Making Use of modern farming practices
Using a global positioning system (GPS) farmers are able to evaluate their acreage right down to the square foot. This allows them to pinpoint areas where fertilizers and other inputs need to be applied. This makes sense both environmentally and economically: by applying only what is necessary, farmers can keep run-off to a minimum, and, becasue crop inputs are expensive, their bottom line gets a boost as well.
Saving The Soil
With conservation tillage, farmers leave crop residue on their fields. Planting requires only a small furrow for the seeds, which grow right around the residue. This simple practice allows the old roots to hold the soil in place. Studies have shown that leaving 30% residue on top of the soil can decrease erosion by 50%.
Instead of wheels, some new tractors have treads much like a snowmobile track. This distributes the vehicles weight over a greater area, so the soil doesn’t compact as much. Less compacted soil can absorb more water, thereby reducing runoff.
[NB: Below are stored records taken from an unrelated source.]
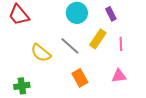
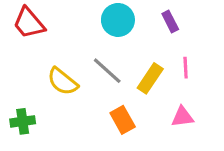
yellow rectangle: (98, 39) -> (150, 78), moved
green cross: (22, 86) -> (23, 121), moved

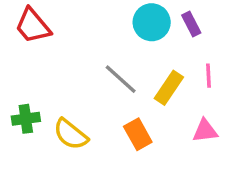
cyan circle: (118, 20) -> (152, 22), moved
yellow semicircle: (63, 81) -> (71, 134), moved
green cross: (23, 121) -> (26, 119), moved

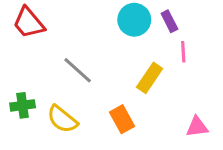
pink line: (208, 76) -> (183, 52), moved
gray line: (121, 79) -> (78, 70), moved
pink triangle: (205, 131) -> (197, 127), moved

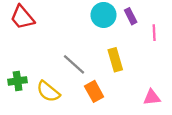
pink line: (183, 52) -> (154, 33), moved
gray line: (78, 70) -> (74, 64), moved
yellow rectangle: (150, 78) -> (115, 60), turned -50

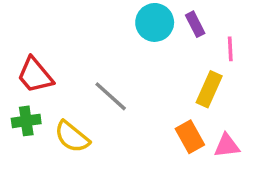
red trapezoid: (22, 17) -> (35, 75), moved
yellow rectangle: (115, 60) -> (209, 89), moved, turned 40
orange rectangle: (94, 91) -> (190, 137), moved

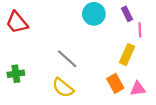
purple rectangle: (195, 24) -> (127, 14), moved
red trapezoid: (35, 75) -> (17, 22), moved
yellow semicircle: (72, 137) -> (63, 88), moved

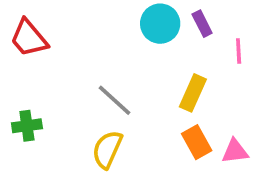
purple rectangle: (127, 14) -> (202, 24), moved
yellow rectangle: (127, 55) -> (193, 93), moved
yellow semicircle: (63, 88) -> (107, 149), turned 75

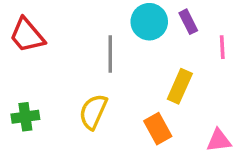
gray line: (115, 100) -> (110, 54), moved, turned 48
orange rectangle: (197, 142) -> (158, 129), moved
yellow semicircle: (107, 149) -> (93, 112), moved

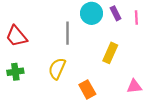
red trapezoid: (27, 35) -> (16, 36), moved
pink line: (222, 47) -> (136, 17), moved
orange rectangle: (158, 129) -> (87, 89), moved

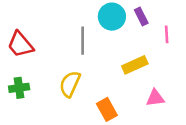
pink line: (136, 17) -> (167, 34), moved
yellow rectangle: (110, 53) -> (135, 65), turned 42
pink triangle: (134, 86) -> (155, 98), moved

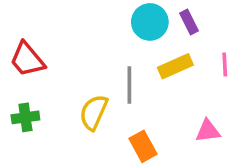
pink line: (167, 34) -> (225, 65), moved
gray line: (83, 41) -> (129, 85), moved
yellow rectangle: (135, 65) -> (175, 66), moved

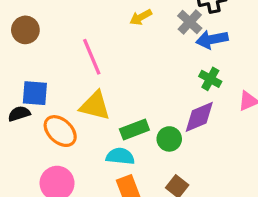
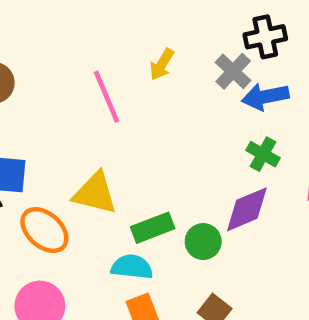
yellow arrow: (141, 17) -> (162, 64), turned -30
pink line: (92, 57) -> (107, 97), moved

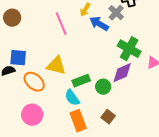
blue arrow: (265, 97) -> (99, 24), moved, turned 42
green cross: (263, 154) -> (129, 49), size x1.6
cyan semicircle: (132, 267) -> (72, 98), turned -132

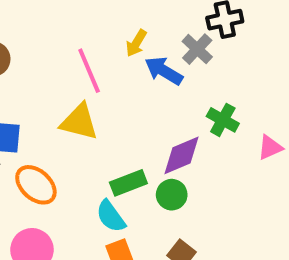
green cross: (129, 49) -> (223, 120), size x0.7
yellow triangle: (56, 66) -> (79, 122), moved
purple diamond: (122, 73) -> (182, 155), moved

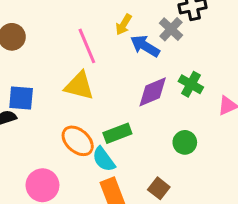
purple diamond: (182, 155) -> (153, 92), moved
orange ellipse: (36, 185) -> (78, 141), moved
green circle: (172, 195) -> (185, 142), moved

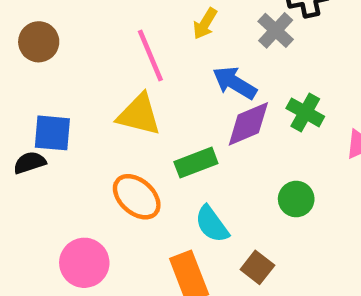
blue arrow: (145, 46) -> (235, 83), moved
green rectangle: (117, 133) -> (196, 163), moved
cyan semicircle: (104, 159) -> (212, 224), moved

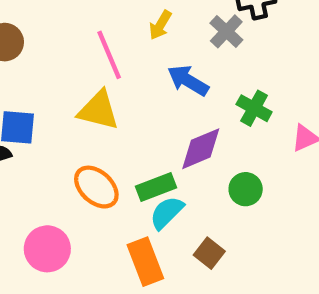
purple diamond: (248, 124) -> (201, 149), moved
green rectangle: (196, 163) -> (156, 187), moved
cyan semicircle: (212, 224) -> (167, 213), turned 81

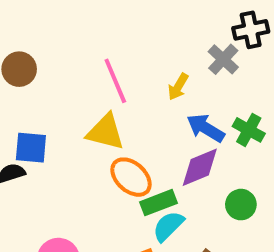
yellow arrow: (160, 25) -> (178, 87), moved
blue arrow: (188, 80) -> (206, 128), moved
orange ellipse: (96, 187) -> (131, 177), moved

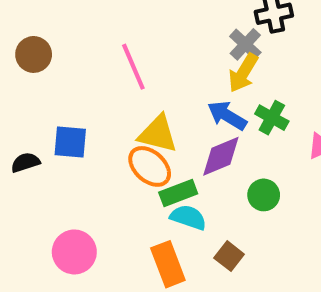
yellow arrow: (178, 87) -> (243, 73), moved, size x1.4
yellow triangle: (105, 132) -> (158, 134), moved
blue square: (31, 148) -> (70, 142), moved
cyan semicircle: (168, 226) -> (188, 217), turned 64

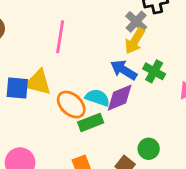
pink line: (133, 67) -> (60, 37), turned 32
yellow triangle: (158, 134) -> (38, 82), moved
green circle: (264, 195) -> (149, 149), moved
cyan semicircle: (188, 217) -> (97, 98), moved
Terracing works with the topography of the land instead of against it. By planting in terraces, farmers can slow down the movement of water and divert it from more sensitive areas of the field. This reduces soil erosion and runoff.
Crop rotation also keeps soil healthy. For example, farmers alternate between crops of corn and soybeans in some fields. This allows the land to replenish vital nutrients needed to continuing growing crops for years to come.
Farmers often plant ‘windbreaks’ or ‘shelterbelts’ on their land to reduce erosion. These lines of trees provide shelter for many forms of wildlife.
Leaving crop residue provides food and shelter for wildlife as well. In fact, studies show that farmers and ranchers provide food and habitat for 75% of our wildlife.